Surveys Details Reasons Mitochondrial Disease Patients Take Part – or Don’t – in Clinical Trials

Surveys Details Reasons Mitochondrial Disease Patients Take Part – or Don’t – in Clinical Trials

Two surveys of people with mitochondrial disease spotlighted factors that both motivate and hinder patients from taking part in clinical trials, and underscored the importance of working with patient advocacy groups to educate patients on the value of such trials and  encourage participation, a study based on survey results states.

The study, “Mitochondrial disease patient motivations and barriers to participate in clinical trials,” was published in the journal PLOS One.

Because mitochondrial disease has no approved disease-modifying treatments, clinical studies that might evaluate both the safety and effectiveness of proposed therapies are essential.
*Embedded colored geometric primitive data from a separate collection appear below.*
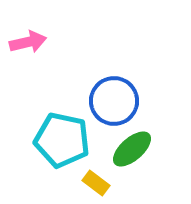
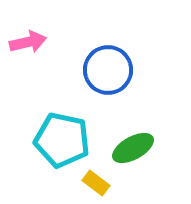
blue circle: moved 6 px left, 31 px up
green ellipse: moved 1 px right, 1 px up; rotated 12 degrees clockwise
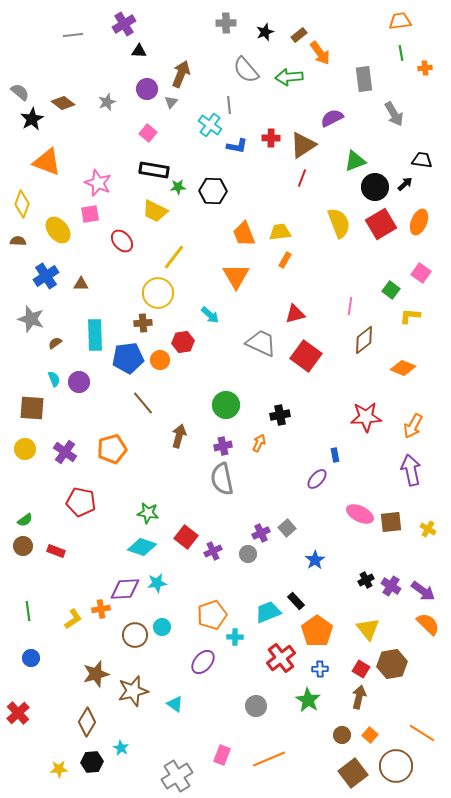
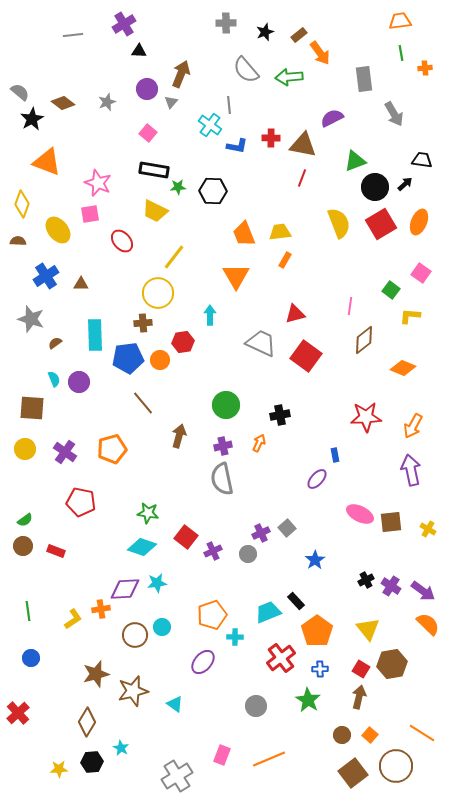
brown triangle at (303, 145): rotated 44 degrees clockwise
cyan arrow at (210, 315): rotated 132 degrees counterclockwise
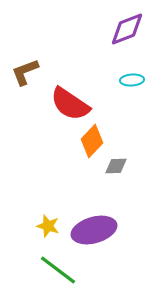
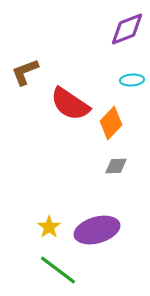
orange diamond: moved 19 px right, 18 px up
yellow star: moved 1 px right, 1 px down; rotated 20 degrees clockwise
purple ellipse: moved 3 px right
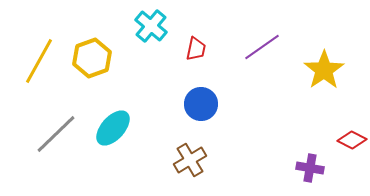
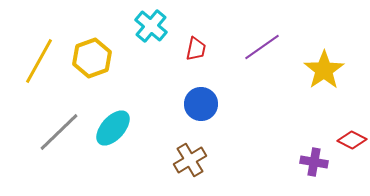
gray line: moved 3 px right, 2 px up
purple cross: moved 4 px right, 6 px up
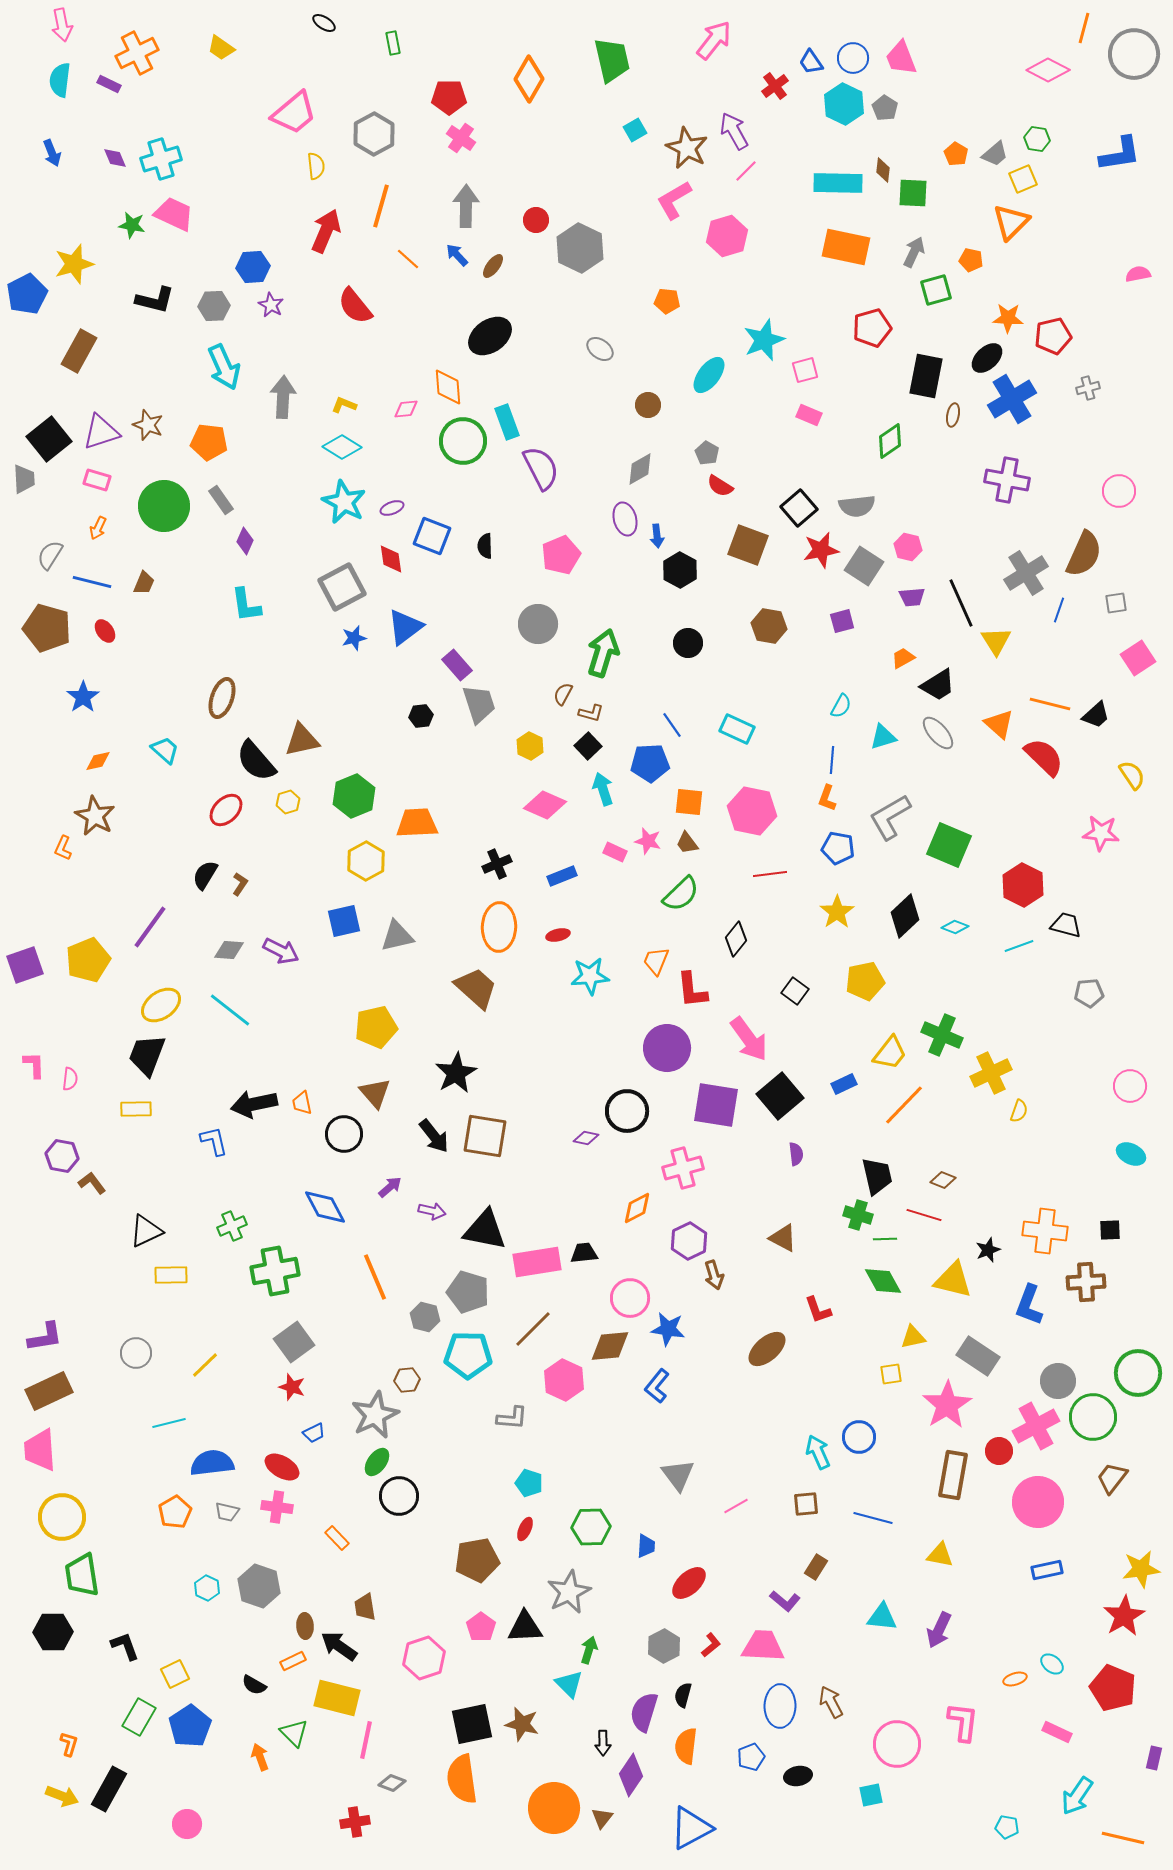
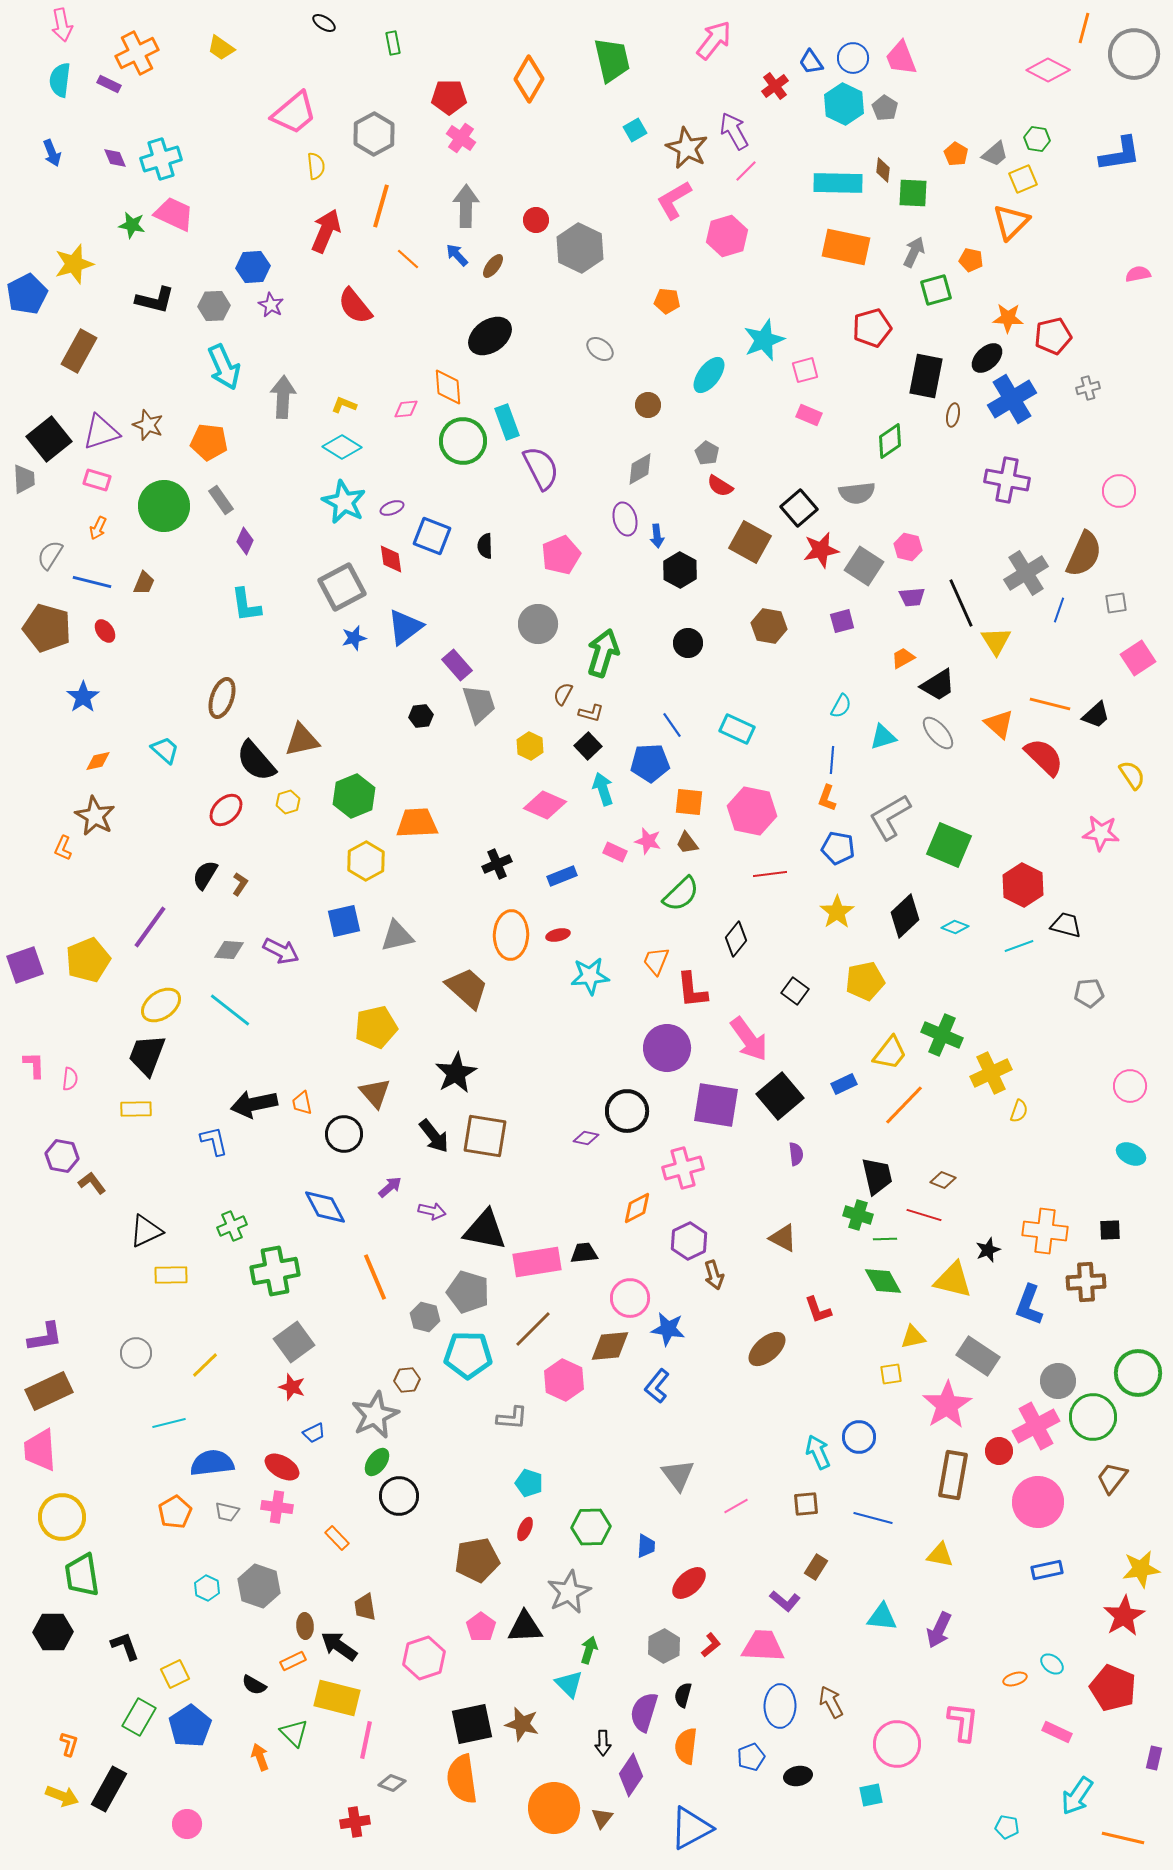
gray semicircle at (857, 506): moved 13 px up
brown square at (748, 545): moved 2 px right, 3 px up; rotated 9 degrees clockwise
orange ellipse at (499, 927): moved 12 px right, 8 px down
brown trapezoid at (476, 988): moved 9 px left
But the surveys showed people with primary mitochondrial disease (PMD)  expressed little interest in clinical trial design — “elements that constitute a methodologically robust interventional clinical trial such as placebo control, blinding, and randomization,” the study reported — and were hampered by the complexity of their disease and its many symptoms.

“Particularly striking was the discovery that subjects from both survey PMD cohorts reported experiencing a mean of 16 major clinical symptoms,” the researchers wrote, a finding that “emphasizes the profound burden of PMD on patients, families, caregivers, and the health system.”

The research team used the surveys to explore perspectives on motivations and barriers to clinical trial participation in two groups of mitochondrial disease patients. In one, participation requests were sent to 67 patients with confirmed primary mitochondrial disease being treated at a medical center (30 of the 67 responded), the other group contacted were self-identified PMD patients taking part in the Rare Disease Clinical Research Network (RDCRN) national contact registry (290 of 1,119 patients responded).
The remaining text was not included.